Records supplied START

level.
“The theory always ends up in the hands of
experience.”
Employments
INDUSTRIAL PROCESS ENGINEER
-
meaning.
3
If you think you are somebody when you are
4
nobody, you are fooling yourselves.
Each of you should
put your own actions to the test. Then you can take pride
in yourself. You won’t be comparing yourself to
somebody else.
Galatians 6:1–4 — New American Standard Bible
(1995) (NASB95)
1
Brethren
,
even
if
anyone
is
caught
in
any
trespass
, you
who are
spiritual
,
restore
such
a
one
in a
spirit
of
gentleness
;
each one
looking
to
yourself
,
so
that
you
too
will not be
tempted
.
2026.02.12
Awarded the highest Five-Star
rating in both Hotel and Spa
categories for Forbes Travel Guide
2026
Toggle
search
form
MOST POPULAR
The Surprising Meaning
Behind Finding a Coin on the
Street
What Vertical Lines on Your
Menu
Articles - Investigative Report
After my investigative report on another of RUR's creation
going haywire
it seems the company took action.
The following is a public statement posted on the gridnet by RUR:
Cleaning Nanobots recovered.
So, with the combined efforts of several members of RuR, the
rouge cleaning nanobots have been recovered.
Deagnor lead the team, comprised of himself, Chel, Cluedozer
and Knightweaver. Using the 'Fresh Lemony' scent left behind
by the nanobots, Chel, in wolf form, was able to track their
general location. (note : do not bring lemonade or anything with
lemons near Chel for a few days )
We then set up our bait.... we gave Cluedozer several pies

Records supplied END
Records supplied START

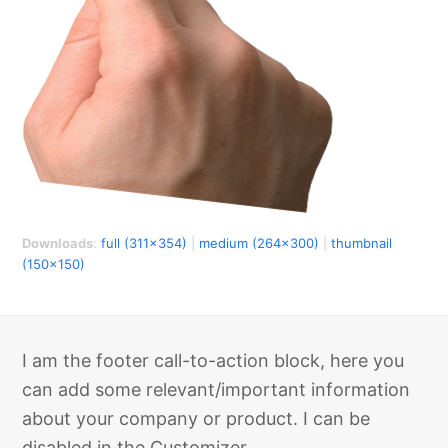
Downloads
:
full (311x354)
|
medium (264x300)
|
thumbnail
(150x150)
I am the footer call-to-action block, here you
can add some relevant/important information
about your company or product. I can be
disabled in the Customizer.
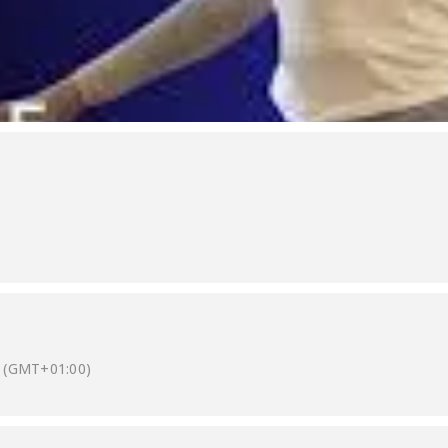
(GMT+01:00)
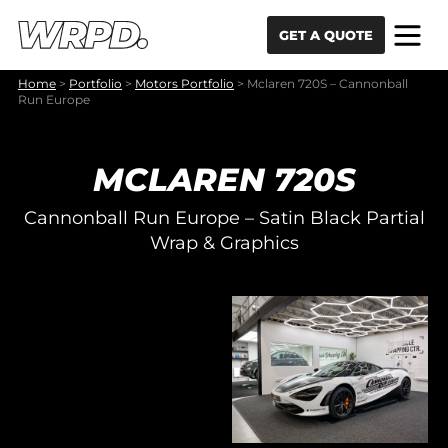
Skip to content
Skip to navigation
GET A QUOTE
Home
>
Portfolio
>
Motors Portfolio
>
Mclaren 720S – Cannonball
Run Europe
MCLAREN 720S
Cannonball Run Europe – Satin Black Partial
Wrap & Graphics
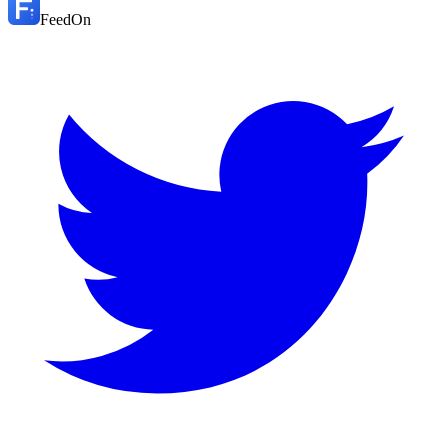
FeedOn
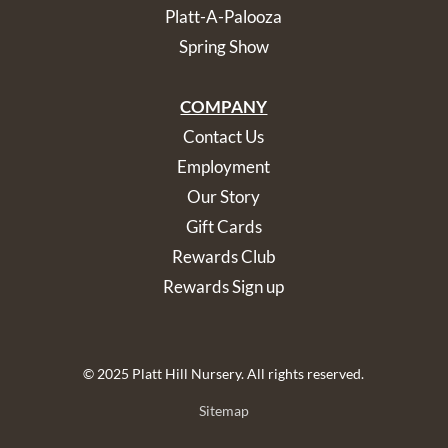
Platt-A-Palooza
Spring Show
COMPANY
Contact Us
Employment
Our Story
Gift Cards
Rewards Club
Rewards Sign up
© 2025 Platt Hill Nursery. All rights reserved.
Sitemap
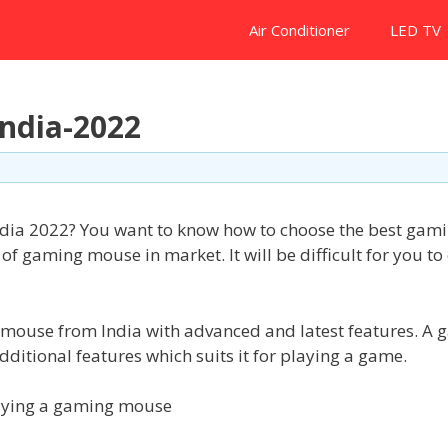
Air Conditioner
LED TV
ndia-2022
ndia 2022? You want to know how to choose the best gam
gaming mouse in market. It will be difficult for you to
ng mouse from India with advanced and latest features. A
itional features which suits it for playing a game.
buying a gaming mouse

Records supplied END

■ **Problem to solve**
Show me every line in the data above that includes "yourself".

■ **Response**
in yourself. You won’t be comparing yourself to
yourself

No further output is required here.